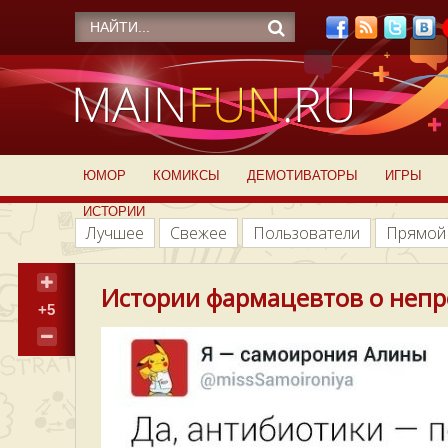
ЮМОР
КОМИКСЫ
ДЕМОТИВАТОРЫ
ИГРЫ
ИСТОРИИ
Лучшее
Свежее
Пользователи
Прямой
Истории фармацевтов о непро
+5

> [WORK TO COMPLETE]:
In your answer, repeat all the entries exactly, but leave out the pictures.

> [YOUR SOLUTION]:
ЮМОР
КОМИКСЫ
ДЕМОТИВАТОРЫ
ИГРЫ
ИСТОРИИ
Лучшее
Свежее
Пользователи
Прямой
Истории фармацевтов о непро
+5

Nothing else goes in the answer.